> **What you need to do**
Would you reproduce the data below exactly, please, leaving out its images?

——————

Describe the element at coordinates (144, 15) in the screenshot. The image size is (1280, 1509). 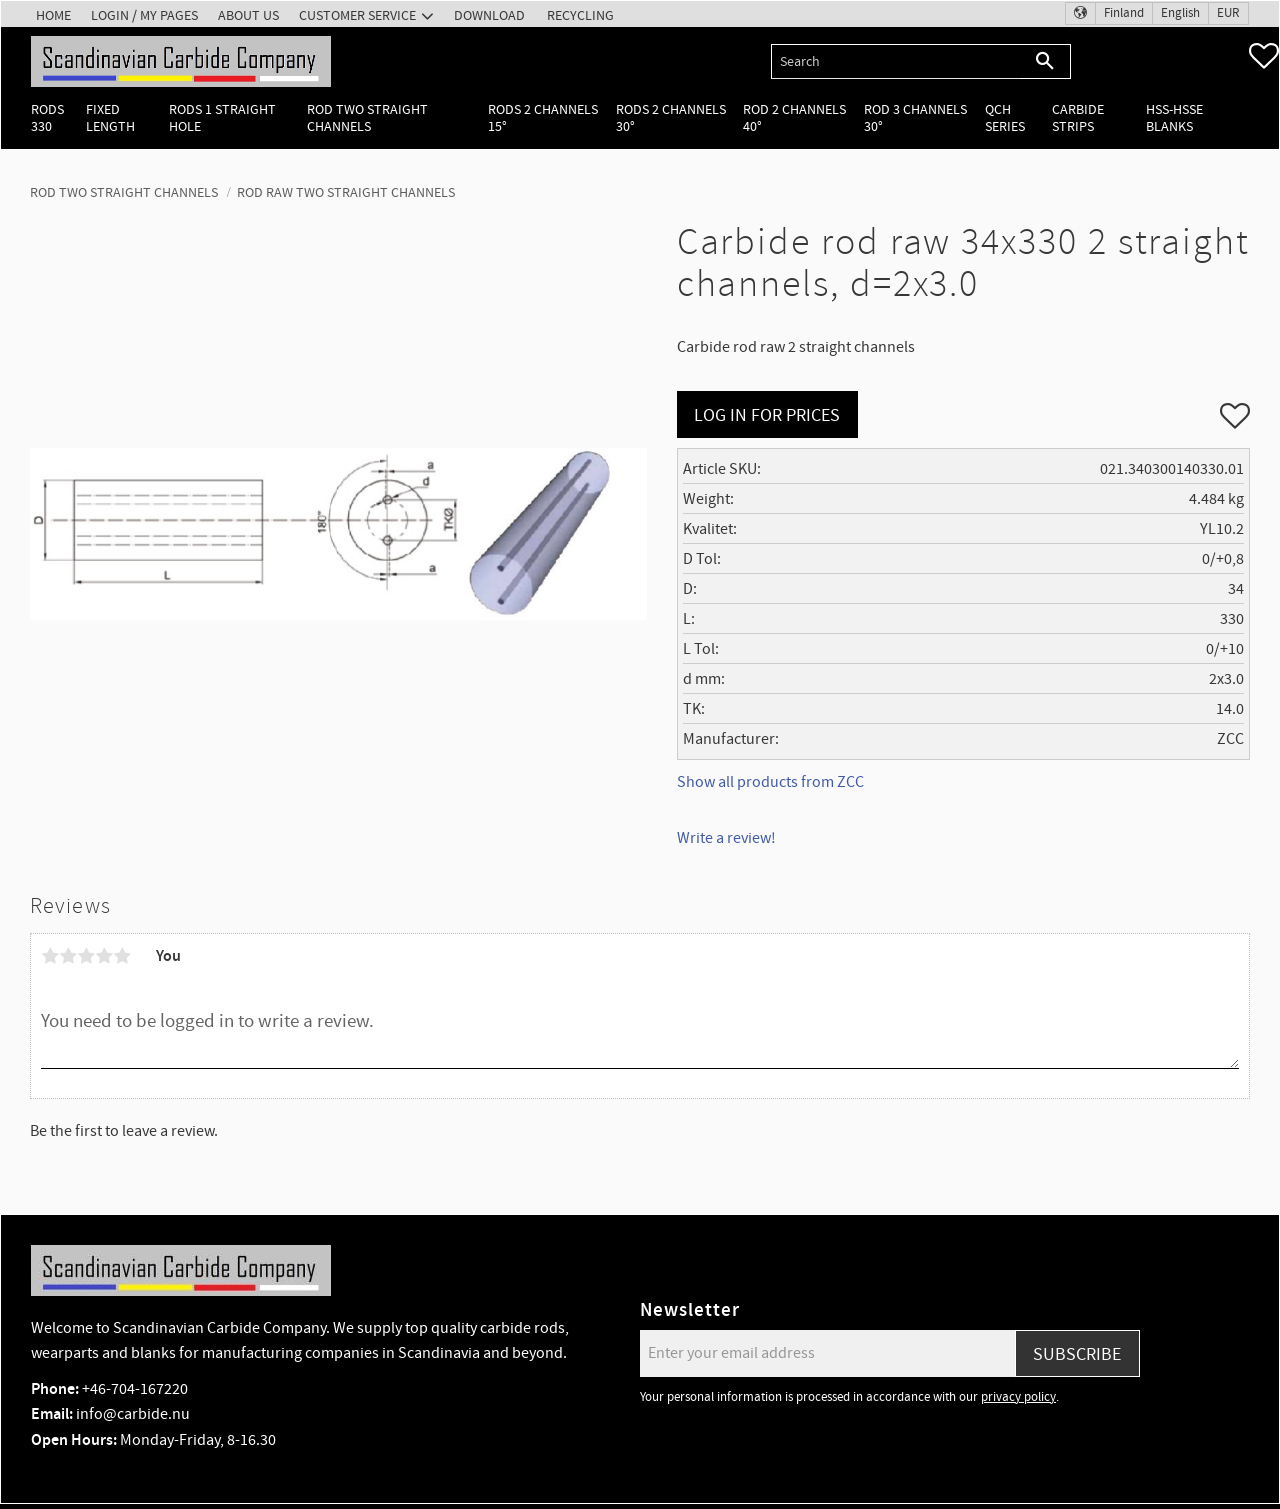
I see `Login / My pages [menuitem]` at that location.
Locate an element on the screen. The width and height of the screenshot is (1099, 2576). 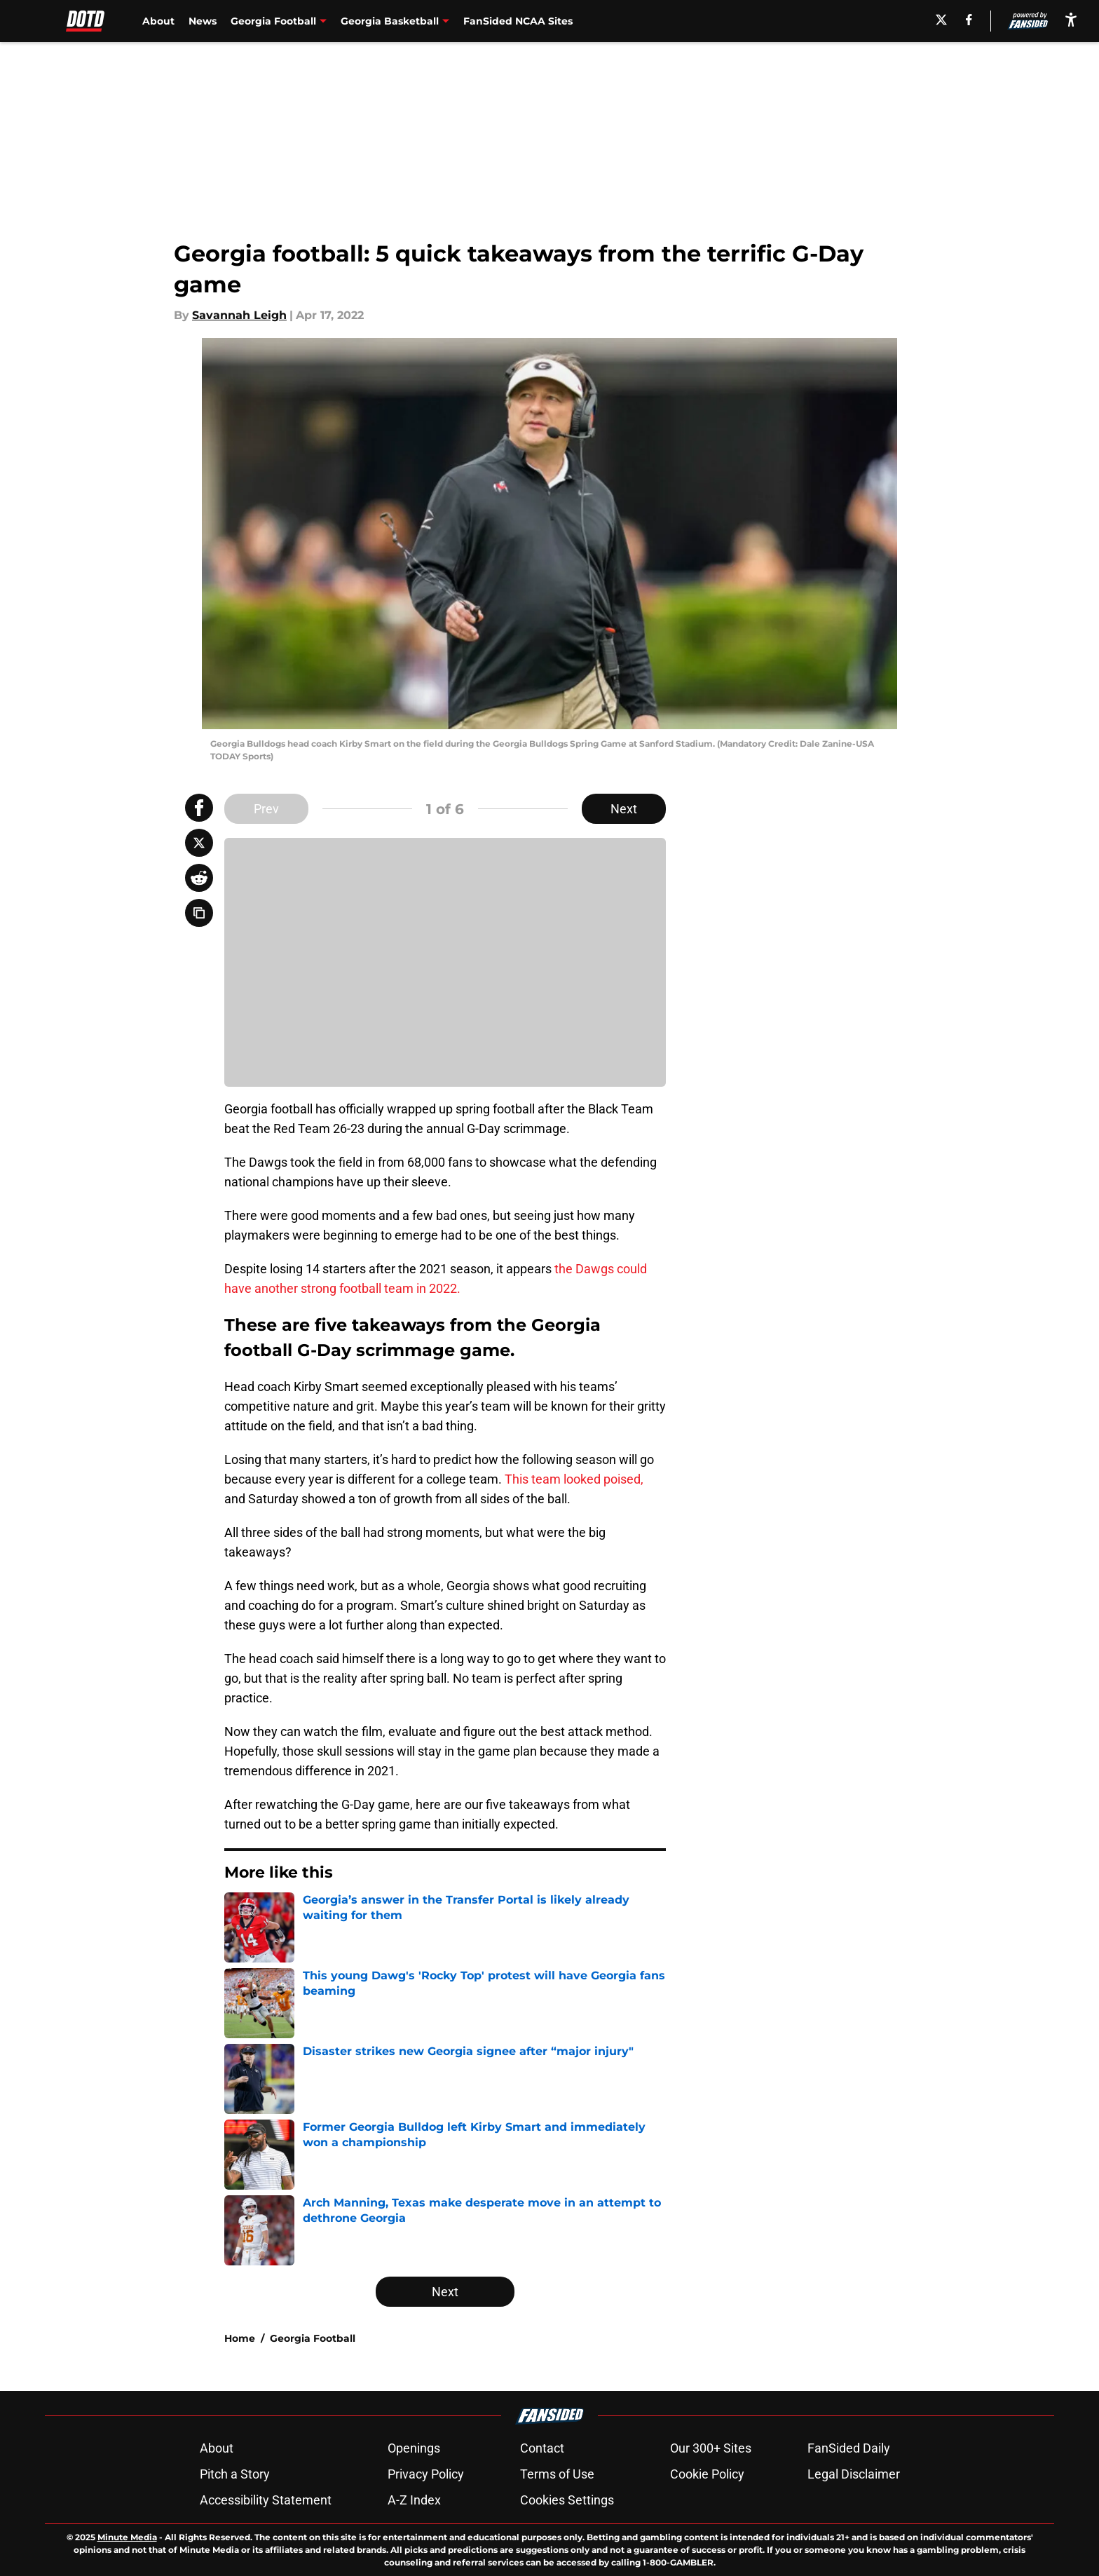
[X] is located at coordinates (941, 19).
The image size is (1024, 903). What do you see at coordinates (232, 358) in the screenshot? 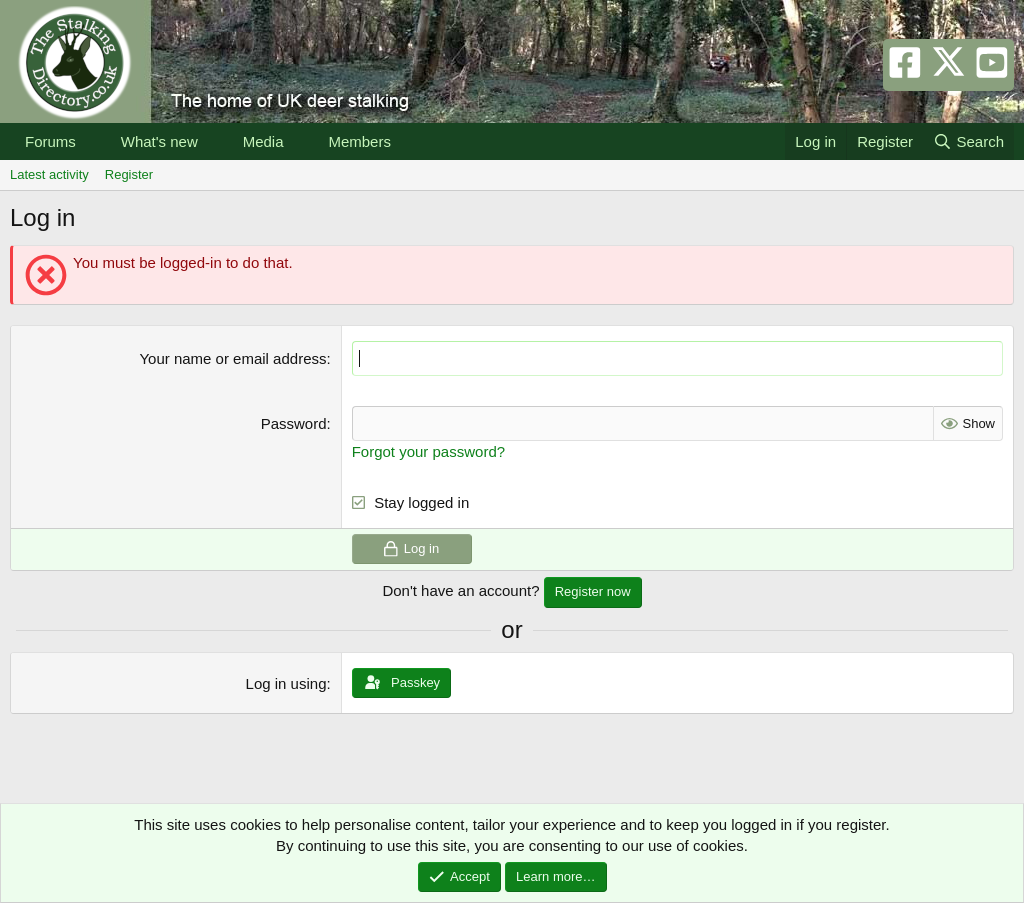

——————

> **Your solution**
Describe the element at coordinates (144, 15) in the screenshot. The image size is (1280, 1509). 
I see `Login / My pages [menuitem]` at that location.
Locate an element on the screen. The width and height of the screenshot is (1099, 2576). 
[X] is located at coordinates (941, 19).
The image size is (1024, 903). What do you see at coordinates (232, 358) in the screenshot? 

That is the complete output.